# Exercise requirements
Give the data back exactly as it stands.

# Material to process
*** Begin section ***
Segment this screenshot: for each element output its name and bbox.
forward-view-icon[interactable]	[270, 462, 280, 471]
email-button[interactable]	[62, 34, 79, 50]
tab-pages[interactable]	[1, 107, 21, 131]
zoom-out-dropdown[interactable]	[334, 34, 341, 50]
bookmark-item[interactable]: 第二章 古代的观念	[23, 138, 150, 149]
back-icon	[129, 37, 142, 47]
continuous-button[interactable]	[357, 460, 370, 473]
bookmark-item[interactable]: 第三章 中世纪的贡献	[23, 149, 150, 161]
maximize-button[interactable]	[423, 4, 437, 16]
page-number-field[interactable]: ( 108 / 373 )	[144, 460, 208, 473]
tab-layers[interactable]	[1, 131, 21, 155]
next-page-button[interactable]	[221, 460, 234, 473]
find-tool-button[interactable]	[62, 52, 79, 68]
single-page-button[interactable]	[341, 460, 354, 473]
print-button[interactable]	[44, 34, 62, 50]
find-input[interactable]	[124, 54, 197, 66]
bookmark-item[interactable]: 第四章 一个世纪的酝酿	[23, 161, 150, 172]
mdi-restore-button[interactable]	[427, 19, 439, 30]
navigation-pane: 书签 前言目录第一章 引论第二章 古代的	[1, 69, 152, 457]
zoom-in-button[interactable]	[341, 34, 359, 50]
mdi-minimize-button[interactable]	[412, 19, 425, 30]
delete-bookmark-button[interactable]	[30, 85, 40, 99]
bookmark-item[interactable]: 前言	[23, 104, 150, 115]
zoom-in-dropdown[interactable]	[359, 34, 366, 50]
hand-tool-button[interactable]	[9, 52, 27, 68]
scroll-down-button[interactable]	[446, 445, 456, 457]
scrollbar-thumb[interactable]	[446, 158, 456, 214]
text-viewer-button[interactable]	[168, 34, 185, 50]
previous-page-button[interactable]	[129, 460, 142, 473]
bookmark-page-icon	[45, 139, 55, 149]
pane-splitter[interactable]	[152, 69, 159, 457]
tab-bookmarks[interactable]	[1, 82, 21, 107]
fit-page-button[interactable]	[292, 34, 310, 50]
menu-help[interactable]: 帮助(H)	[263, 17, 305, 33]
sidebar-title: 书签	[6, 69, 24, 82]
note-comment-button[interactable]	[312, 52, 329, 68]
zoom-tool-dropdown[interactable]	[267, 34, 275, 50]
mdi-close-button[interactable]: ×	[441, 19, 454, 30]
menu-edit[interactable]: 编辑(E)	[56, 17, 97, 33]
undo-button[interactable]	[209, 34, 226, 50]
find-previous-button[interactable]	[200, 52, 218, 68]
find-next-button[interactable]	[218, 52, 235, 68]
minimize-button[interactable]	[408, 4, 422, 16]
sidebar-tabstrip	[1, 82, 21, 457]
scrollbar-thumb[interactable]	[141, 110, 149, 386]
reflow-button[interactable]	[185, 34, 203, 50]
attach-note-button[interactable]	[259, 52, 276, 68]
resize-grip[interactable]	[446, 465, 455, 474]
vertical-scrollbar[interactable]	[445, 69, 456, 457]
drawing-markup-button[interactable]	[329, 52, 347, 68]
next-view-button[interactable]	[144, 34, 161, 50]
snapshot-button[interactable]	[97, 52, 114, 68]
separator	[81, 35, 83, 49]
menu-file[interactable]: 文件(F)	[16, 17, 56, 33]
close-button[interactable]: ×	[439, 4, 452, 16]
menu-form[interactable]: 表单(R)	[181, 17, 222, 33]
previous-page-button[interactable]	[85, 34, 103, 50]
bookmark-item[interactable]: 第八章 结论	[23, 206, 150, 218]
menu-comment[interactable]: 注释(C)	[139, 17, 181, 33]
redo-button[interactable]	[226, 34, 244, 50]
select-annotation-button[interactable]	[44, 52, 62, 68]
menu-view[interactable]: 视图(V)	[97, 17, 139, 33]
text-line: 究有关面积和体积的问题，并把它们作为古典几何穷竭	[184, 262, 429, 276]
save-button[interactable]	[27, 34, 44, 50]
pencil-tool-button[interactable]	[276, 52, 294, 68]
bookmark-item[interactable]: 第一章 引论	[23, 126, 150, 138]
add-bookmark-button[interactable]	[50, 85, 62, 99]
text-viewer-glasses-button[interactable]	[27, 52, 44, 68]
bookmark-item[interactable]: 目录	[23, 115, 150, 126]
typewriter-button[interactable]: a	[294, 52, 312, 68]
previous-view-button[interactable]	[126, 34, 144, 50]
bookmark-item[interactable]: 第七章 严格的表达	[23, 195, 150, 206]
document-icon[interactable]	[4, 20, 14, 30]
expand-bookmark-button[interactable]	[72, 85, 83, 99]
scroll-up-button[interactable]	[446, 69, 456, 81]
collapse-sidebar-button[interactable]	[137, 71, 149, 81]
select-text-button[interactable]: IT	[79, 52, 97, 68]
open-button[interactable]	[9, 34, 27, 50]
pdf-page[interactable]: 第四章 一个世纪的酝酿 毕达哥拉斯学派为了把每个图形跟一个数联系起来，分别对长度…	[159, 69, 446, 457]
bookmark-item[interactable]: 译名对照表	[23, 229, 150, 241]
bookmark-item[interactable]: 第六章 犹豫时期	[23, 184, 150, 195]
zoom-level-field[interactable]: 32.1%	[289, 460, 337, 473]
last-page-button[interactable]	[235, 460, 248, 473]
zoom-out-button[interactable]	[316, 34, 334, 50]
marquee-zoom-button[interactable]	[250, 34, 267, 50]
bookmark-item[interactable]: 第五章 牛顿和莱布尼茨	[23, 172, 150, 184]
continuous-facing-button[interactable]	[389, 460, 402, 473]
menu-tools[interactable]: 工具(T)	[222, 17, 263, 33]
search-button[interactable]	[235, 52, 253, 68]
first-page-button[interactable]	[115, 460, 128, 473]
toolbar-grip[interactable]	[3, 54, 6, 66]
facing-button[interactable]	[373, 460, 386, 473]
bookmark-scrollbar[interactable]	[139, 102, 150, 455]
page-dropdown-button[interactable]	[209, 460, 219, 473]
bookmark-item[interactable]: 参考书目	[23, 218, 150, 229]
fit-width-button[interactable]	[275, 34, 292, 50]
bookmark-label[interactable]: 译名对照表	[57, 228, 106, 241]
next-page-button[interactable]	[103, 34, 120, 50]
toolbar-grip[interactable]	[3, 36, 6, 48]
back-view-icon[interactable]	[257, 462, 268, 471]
*** End section ***
# Result of this exercise
Segment this screenshot: for each element output its name and bbox.
forward-view-icon[interactable]	[270, 462, 280, 471]
email-button[interactable]	[62, 34, 79, 50]
tab-pages[interactable]	[1, 107, 21, 131]
zoom-out-dropdown[interactable]	[334, 34, 341, 50]
bookmark-item[interactable]: 第二章 古代的观念	[23, 138, 150, 149]
back-icon	[129, 37, 142, 47]
continuous-button[interactable]	[357, 460, 370, 473]
bookmark-item[interactable]: 第三章 中世纪的贡献	[23, 149, 150, 161]
maximize-button[interactable]	[423, 4, 437, 16]
page-number-field[interactable]: ( 108 / 373 )	[144, 460, 208, 473]
tab-layers[interactable]	[1, 131, 21, 155]
next-page-button[interactable]	[221, 460, 234, 473]
find-tool-button[interactable]	[62, 52, 79, 68]
single-page-button[interactable]	[341, 460, 354, 473]
print-button[interactable]	[44, 34, 62, 50]
find-input[interactable]	[124, 54, 197, 66]
bookmark-item[interactable]: 第四章 一个世纪的酝酿	[23, 161, 150, 172]
mdi-restore-button[interactable]	[427, 19, 439, 30]
navigation-pane: 书签 前言目录第一章 引论第二章 古代的	[1, 69, 152, 457]
zoom-in-button[interactable]	[341, 34, 359, 50]
mdi-minimize-button[interactable]	[412, 19, 425, 30]
delete-bookmark-button[interactable]	[30, 85, 40, 99]
bookmark-item[interactable]: 前言	[23, 104, 150, 115]
zoom-in-dropdown[interactable]	[359, 34, 366, 50]
hand-tool-button[interactable]	[9, 52, 27, 68]
scroll-down-button[interactable]	[446, 445, 456, 457]
scrollbar-thumb[interactable]	[446, 158, 456, 214]
text-viewer-button[interactable]	[168, 34, 185, 50]
previous-page-button[interactable]	[129, 460, 142, 473]
bookmark-page-icon	[45, 139, 55, 149]
pane-splitter[interactable]	[152, 69, 159, 457]
tab-bookmarks[interactable]	[1, 82, 21, 107]
fit-page-button[interactable]	[292, 34, 310, 50]
menu-help[interactable]: 帮助(H)	[263, 17, 305, 33]
sidebar-title: 书签	[6, 69, 24, 82]
note-comment-button[interactable]	[312, 52, 329, 68]
zoom-tool-dropdown[interactable]	[267, 34, 275, 50]
mdi-close-button[interactable]: ×	[441, 19, 454, 30]
menu-edit[interactable]: 编辑(E)	[56, 17, 97, 33]
undo-button[interactable]	[209, 34, 226, 50]
find-previous-button[interactable]	[200, 52, 218, 68]
find-next-button[interactable]	[218, 52, 235, 68]
minimize-button[interactable]	[408, 4, 422, 16]
sidebar-tabstrip	[1, 82, 21, 457]
scrollbar-thumb[interactable]	[141, 110, 149, 386]
reflow-button[interactable]	[185, 34, 203, 50]
attach-note-button[interactable]	[259, 52, 276, 68]
resize-grip[interactable]	[446, 465, 455, 474]
vertical-scrollbar[interactable]	[445, 69, 456, 457]
drawing-markup-button[interactable]	[329, 52, 347, 68]
next-view-button[interactable]	[144, 34, 161, 50]
snapshot-button[interactable]	[97, 52, 114, 68]
separator	[81, 35, 83, 49]
menu-file[interactable]: 文件(F)	[16, 17, 56, 33]
close-button[interactable]: ×	[439, 4, 452, 16]
menu-form[interactable]: 表单(R)	[181, 17, 222, 33]
previous-page-button[interactable]	[85, 34, 103, 50]
bookmark-item[interactable]: 第八章 结论	[23, 206, 150, 218]
menu-comment[interactable]: 注释(C)	[139, 17, 181, 33]
redo-button[interactable]	[226, 34, 244, 50]
select-annotation-button[interactable]	[44, 52, 62, 68]
menu-view[interactable]: 视图(V)	[97, 17, 139, 33]
text-line: 究有关面积和体积的问题，并把它们作为古典几何穷竭	[184, 262, 429, 276]
save-button[interactable]	[27, 34, 44, 50]
pencil-tool-button[interactable]	[276, 52, 294, 68]
bookmark-item[interactable]: 第一章 引论	[23, 126, 150, 138]
add-bookmark-button[interactable]	[50, 85, 62, 99]
text-viewer-glasses-button[interactable]	[27, 52, 44, 68]
bookmark-item[interactable]: 目录	[23, 115, 150, 126]
typewriter-button[interactable]: a	[294, 52, 312, 68]
previous-view-button[interactable]	[126, 34, 144, 50]
bookmark-item[interactable]: 第七章 严格的表达	[23, 195, 150, 206]
document-icon[interactable]	[4, 20, 14, 30]
expand-bookmark-button[interactable]	[72, 85, 83, 99]
scroll-up-button[interactable]	[446, 69, 456, 81]
collapse-sidebar-button[interactable]	[137, 71, 149, 81]
select-text-button[interactable]: IT	[79, 52, 97, 68]
open-button[interactable]	[9, 34, 27, 50]
pdf-page[interactable]: 第四章 一个世纪的酝酿 毕达哥拉斯学派为了把每个图形跟一个数联系起来，分别对长度…	[159, 69, 446, 457]
bookmark-item[interactable]: 译名对照表	[23, 229, 150, 241]
bookmark-item[interactable]: 第六章 犹豫时期	[23, 184, 150, 195]
zoom-level-field[interactable]: 32.1%	[289, 460, 337, 473]
last-page-button[interactable]	[235, 460, 248, 473]
zoom-out-button[interactable]	[316, 34, 334, 50]
marquee-zoom-button[interactable]	[250, 34, 267, 50]
bookmark-item[interactable]: 第五章 牛顿和莱布尼茨	[23, 172, 150, 184]
continuous-facing-button[interactable]	[389, 460, 402, 473]
menu-tools[interactable]: 工具(T)	[222, 17, 263, 33]
search-button[interactable]	[235, 52, 253, 68]
first-page-button[interactable]	[115, 460, 128, 473]
toolbar-grip[interactable]	[3, 54, 6, 66]
facing-button[interactable]	[373, 460, 386, 473]
bookmark-scrollbar[interactable]	[139, 102, 150, 455]
page-dropdown-button[interactable]	[209, 460, 219, 473]
bookmark-item[interactable]: 参考书目	[23, 218, 150, 229]
fit-width-button[interactable]	[275, 34, 292, 50]
bookmark-label[interactable]: 译名对照表	[57, 228, 106, 241]
next-page-button[interactable]	[103, 34, 120, 50]
toolbar-grip[interactable]	[3, 36, 6, 48]
back-view-icon[interactable]	[257, 462, 268, 471]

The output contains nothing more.